[Start of section]

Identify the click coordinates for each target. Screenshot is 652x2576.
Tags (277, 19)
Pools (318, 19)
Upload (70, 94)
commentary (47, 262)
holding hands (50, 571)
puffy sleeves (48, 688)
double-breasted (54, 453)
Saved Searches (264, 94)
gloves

[End of section]

*Task goal*: Restate the material word for word so that no line differs from the original.

*Response box*:
Identify the click coordinates for each target. Screenshot is 652x2576.
Tags (277, 19)
Pools (318, 19)
Upload (70, 94)
commentary (47, 262)
holding hands (50, 571)
puffy sleeves (48, 688)
double-breasted (54, 453)
Saved Searches (264, 94)
gloves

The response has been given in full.